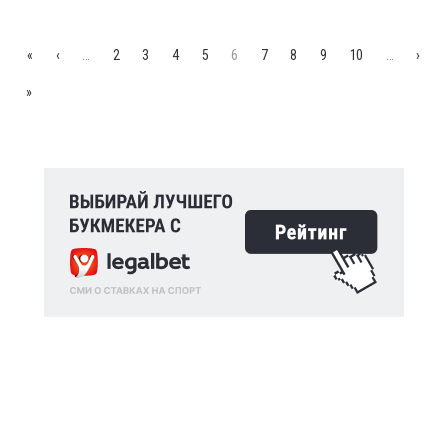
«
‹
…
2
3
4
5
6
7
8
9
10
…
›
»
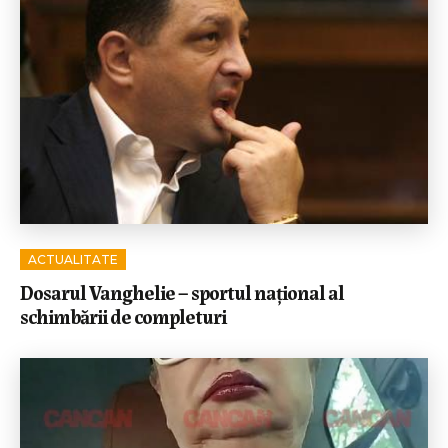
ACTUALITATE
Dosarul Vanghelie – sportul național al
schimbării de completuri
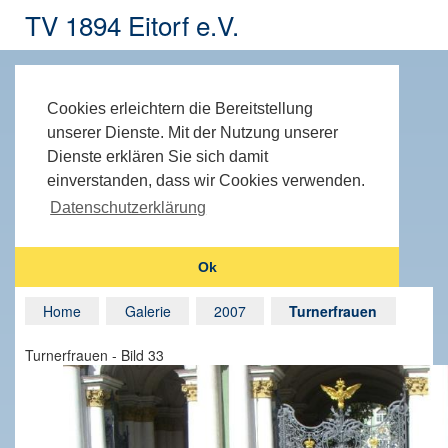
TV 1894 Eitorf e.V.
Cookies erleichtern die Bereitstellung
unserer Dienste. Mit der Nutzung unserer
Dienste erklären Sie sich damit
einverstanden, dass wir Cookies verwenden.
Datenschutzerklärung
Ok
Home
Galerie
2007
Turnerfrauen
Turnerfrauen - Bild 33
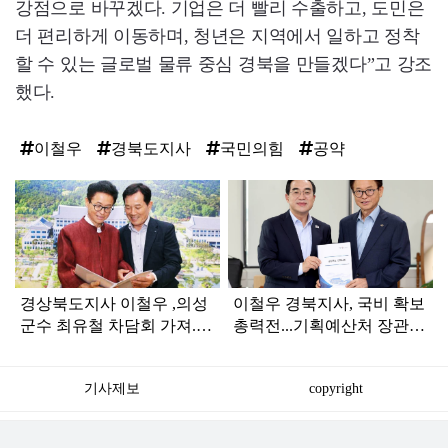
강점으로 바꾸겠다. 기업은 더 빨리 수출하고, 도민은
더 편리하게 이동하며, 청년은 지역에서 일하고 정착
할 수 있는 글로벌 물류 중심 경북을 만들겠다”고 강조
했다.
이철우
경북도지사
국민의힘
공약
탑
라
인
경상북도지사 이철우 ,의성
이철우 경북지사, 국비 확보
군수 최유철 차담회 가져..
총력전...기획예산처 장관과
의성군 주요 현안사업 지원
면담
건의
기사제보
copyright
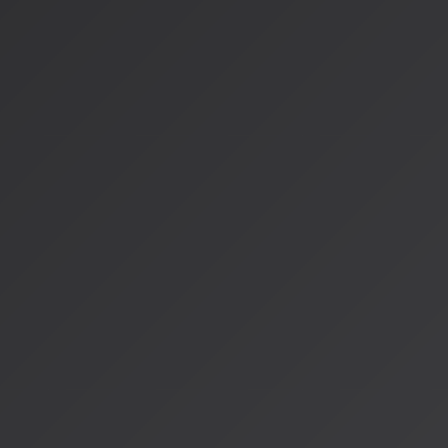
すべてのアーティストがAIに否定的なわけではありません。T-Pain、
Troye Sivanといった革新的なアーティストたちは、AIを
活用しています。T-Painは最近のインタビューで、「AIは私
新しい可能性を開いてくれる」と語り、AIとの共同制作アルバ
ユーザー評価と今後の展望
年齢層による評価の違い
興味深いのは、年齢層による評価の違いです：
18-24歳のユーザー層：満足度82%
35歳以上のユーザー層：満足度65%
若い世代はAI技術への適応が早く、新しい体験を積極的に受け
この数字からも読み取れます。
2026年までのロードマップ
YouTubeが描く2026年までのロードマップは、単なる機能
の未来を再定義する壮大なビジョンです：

Task details: Match on "Dienste": copy every line in the records that has it.

Task answer:
unserer Dienste. Mit der Nutzung unserer
Dienste erklären Sie sich damit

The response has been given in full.